** RECORDS FOR THE EXERCISE follows **
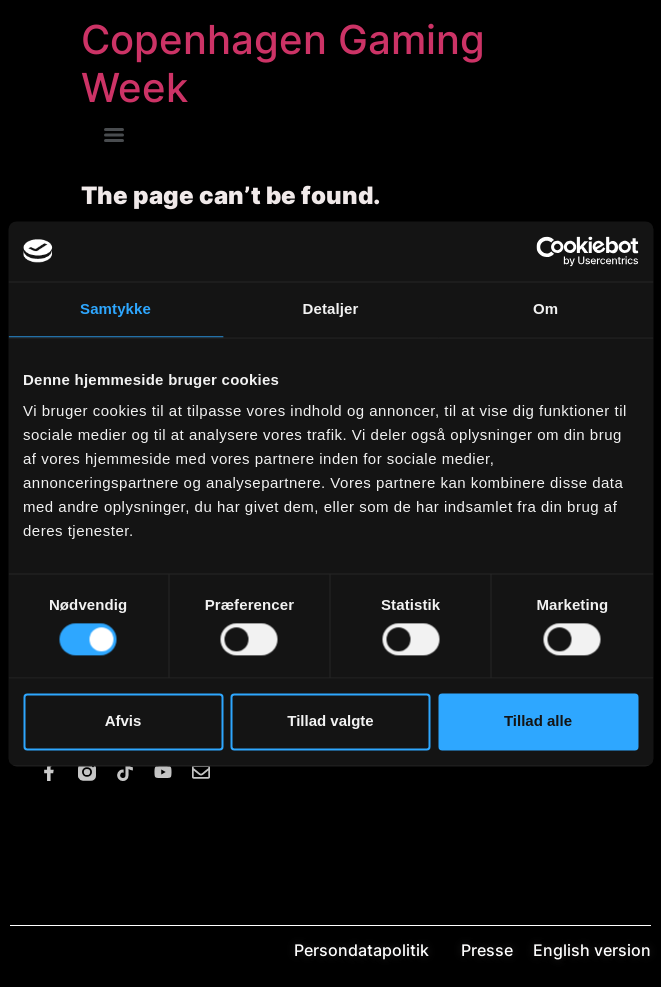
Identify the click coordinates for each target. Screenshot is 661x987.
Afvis (123, 721)
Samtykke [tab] (115, 308)
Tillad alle (538, 721)
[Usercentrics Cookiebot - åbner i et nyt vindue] (550, 251)
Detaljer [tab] (331, 308)
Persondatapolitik (375, 950)
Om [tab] (545, 308)
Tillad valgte (330, 721)
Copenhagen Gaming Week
** End of RECORDS FOR THE EXERCISE **
Leave out the pictures and repeat exactly the lines from the start of the material through the line that contains "Persondatapolitik (375, 950)", both included.

Identify the click coordinates for each target. Screenshot is 661x987.
Afvis (123, 721)
Samtykke [tab] (115, 308)
Tillad alle (538, 721)
[Usercentrics Cookiebot - åbner i et nyt vindue] (550, 251)
Detaljer [tab] (331, 308)
Persondatapolitik (375, 950)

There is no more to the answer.